Integration clauses in contracts for the sale of property are not always a guarantee against later claims of fraud, as shown by the Court of Appeals’ recent opinion in Jenson v. William B. Gallagher Revocable Trust.
The Jensons purchased real estate near Dewey Lake in Silver Creek Township, Michigan. They claimed that, while viewing the property before the sale, it was represented to them that the property included fifty feet of lake frontage and about twenty feet of private beach. The plaintiffs purchased the property based in part on these representations. The purchase agreement included a merger and integration clause, which stated:
It is further understood that no representations or promises have been made to Buyer by real estate brokers or sales persons or by the Seller other than those contained in this agreement or as otherwise made or given by the Seller to the Buyer in the written disclosure statement.
Approximately one year later, a neighbor informed the plaintiffs that they did not actually own any lake frontage, which they confirmed by contacting the township assessor. The assessor then had the property reclassified, which substantially reduced its value. Plaintiffs filed a lawsuit against the defendants, alleging fraud. The defendants moved for summary disposition, arguing that the merger and integration clauses in the purchase agreement would make it impossible for plaintiffs to establish the element of reasonable reliance.

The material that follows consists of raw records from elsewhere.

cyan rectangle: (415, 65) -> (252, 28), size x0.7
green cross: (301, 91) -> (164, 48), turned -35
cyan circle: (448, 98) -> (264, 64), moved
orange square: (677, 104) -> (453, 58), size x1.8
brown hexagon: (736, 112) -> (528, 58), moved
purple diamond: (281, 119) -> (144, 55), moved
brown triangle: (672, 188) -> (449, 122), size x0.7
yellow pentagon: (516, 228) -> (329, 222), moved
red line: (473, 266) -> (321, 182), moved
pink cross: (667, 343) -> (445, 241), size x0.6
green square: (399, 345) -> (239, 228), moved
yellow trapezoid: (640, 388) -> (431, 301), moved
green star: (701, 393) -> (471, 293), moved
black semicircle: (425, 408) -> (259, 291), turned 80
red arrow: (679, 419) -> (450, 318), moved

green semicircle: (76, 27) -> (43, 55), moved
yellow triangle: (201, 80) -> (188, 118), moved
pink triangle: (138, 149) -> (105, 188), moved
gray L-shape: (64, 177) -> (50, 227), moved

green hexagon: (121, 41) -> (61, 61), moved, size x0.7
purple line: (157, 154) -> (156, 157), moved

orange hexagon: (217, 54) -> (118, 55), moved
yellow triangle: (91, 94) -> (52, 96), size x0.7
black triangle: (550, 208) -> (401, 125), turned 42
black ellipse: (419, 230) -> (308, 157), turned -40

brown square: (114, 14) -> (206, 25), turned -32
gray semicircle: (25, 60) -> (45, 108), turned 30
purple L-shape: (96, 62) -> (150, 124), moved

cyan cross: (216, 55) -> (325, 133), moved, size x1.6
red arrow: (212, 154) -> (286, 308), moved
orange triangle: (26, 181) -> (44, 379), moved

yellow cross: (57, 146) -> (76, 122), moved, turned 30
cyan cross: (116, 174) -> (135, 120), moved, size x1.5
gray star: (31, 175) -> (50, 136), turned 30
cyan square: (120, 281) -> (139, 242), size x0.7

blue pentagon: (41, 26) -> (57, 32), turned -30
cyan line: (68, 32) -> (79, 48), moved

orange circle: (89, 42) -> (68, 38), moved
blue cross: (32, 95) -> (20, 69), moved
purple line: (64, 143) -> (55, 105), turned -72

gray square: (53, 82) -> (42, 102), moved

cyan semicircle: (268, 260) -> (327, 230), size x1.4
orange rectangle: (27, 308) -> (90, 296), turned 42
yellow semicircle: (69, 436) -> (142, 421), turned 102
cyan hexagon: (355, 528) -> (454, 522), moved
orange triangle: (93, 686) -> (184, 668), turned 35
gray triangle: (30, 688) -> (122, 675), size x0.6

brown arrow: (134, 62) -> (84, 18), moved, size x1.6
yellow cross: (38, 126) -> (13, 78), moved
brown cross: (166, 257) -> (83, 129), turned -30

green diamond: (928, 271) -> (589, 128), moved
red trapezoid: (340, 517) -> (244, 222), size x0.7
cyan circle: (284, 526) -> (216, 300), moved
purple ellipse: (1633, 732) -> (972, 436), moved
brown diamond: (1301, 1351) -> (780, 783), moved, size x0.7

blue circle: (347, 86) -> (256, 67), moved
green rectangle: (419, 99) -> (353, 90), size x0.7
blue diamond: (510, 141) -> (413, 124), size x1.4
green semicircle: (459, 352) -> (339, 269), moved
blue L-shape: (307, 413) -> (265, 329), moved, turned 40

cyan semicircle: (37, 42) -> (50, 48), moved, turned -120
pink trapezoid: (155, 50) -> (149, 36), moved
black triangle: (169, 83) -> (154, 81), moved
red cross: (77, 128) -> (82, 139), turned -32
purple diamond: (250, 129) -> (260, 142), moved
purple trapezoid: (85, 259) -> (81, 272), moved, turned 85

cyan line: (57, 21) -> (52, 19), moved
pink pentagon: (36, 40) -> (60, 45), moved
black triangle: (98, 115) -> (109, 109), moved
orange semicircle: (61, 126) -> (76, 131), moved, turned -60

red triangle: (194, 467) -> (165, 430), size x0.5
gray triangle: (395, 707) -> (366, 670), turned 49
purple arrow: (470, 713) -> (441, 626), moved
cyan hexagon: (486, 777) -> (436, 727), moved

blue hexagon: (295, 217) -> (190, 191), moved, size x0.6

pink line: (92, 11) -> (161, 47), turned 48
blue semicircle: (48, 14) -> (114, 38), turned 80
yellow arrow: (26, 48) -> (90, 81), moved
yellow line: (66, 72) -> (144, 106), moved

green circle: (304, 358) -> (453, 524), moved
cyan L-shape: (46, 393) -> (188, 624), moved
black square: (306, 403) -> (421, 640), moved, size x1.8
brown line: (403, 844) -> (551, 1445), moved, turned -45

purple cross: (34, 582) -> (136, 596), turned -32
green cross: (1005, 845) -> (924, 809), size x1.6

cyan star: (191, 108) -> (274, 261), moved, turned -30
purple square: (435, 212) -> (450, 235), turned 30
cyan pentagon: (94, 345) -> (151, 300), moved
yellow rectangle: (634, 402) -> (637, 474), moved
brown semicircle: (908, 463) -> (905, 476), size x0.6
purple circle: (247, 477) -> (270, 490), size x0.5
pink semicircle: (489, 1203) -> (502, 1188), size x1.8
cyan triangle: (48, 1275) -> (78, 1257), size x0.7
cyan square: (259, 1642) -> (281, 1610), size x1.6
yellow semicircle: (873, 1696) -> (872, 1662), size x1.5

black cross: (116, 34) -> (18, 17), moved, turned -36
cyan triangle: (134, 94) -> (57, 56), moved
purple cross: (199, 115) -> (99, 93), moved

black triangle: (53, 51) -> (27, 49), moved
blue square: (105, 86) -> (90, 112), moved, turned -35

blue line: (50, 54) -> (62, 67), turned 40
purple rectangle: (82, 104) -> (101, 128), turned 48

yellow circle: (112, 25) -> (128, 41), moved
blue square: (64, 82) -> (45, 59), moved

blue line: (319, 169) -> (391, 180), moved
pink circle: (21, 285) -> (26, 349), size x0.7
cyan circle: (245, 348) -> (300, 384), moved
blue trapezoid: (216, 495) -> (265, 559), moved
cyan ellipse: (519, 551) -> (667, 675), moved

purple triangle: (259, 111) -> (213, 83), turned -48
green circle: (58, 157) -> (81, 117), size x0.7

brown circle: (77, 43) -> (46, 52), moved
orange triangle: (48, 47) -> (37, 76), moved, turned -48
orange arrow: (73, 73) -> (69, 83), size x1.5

The Court of Appeals disagreed, stating that there is an important difference between whether plaintiffs are attempting to introduce new or different contract terms, or alleging collateral factors that have a legal operation of their own. In this case, the Court found that the plaintiffs were not seeking new or different terms in the contract, such as a guarantee of lake frontage, or a guarantee of future lake access, but instead were taking the position that they were fraudulently induced to enter the contract in the first place because it was falsely represented to them that they were buying lakefront property. Defendants misrepresented what was being sold in order to induce plaintiffs to enter into the agreement in the first place, and in this case, the integration and merger clauses did not preclude a claim of fraud.